Fukunaga, cuando no debe concentrarse en la trama, da cuenta de un bien aprendido manejo de los recursos visuales, la profundidad de campo, el montaje, algún disfrutable plano secuencia. Sabe, es indudable, dónde mejor situar la cámara para tensionar los momentos de acción y de qué manera conjuntar todos esos elementos figurativos para armar un producto que es recomendable ver en pantalla grande, asimismo para apreciar a cabalidad la fotografía vesperal de Linus Sandgren.

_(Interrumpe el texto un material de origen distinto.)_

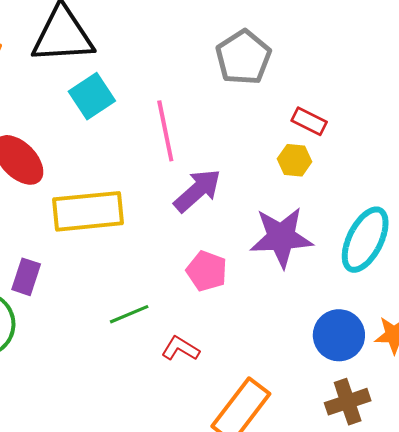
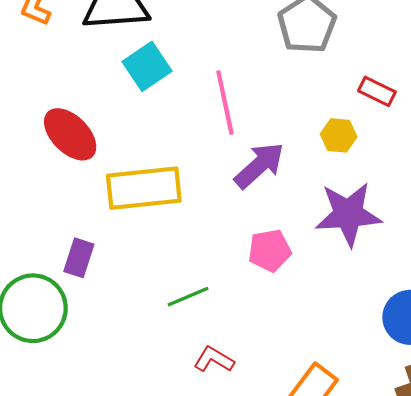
yellow hexagon: (295, 160) -> (339, 135), moved
pink pentagon: (207, 271) -> (270, 250), turned -30
red L-shape: (180, 349) -> (214, 360), moved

Pero todo eso no alcanza, ni mucho menos, para acabar un film perfecto, aun si la tensión es, intermitentemente, sostenida, en los pocos momentos en los que Sin tiempo para morir se anima a ser divertida, dejando aparte la pretenciosidad dizque reflexiva de los extensos acápites en los cuáles Craig y sus interlocutores discursean acerca de la imposibilidad de diferenciar el mal del bien y otras bobadas parecidas, que Craig, tomándose todo, y a él mismo, demasiado en serio, dice y escucha con gesto atribulado sin siquiera ensayar un guiño cómplice que atempere su impostada solemnidad.

A las flaquezas anotadas debe sumarse la indigerible personificación de Lyutsifer Safin por Rami Malek  así como la de buena parte de los personajes secundarios que no llegan siquiera al nivel de un esperpento para rellenar los baches en la abombada trama cuyo sentido resulta, en síntesis, engorroso discernir. 

Volviendo al principio. No vaya a ser que el adiós de Craig quede en amago. Ya le ocurrió al mismísimo Connery cuando se despidió de Bond en 1971, después de concluir el rodaje de Diamantes para la eternidad (Guy Hamilton), declarando que estaba harto de quedar encasillado apoltronándose en su “zona de confort” (se diría hoy) como si no pudiese enfrentar otros roles (y los enfrentó con indiscutible solvencia), pero volvió a las andadas 12 años después en Nunca digas nunca jamás (Irvin Kershner/1983), título, por cierto, fuertemente impregnado de ironía.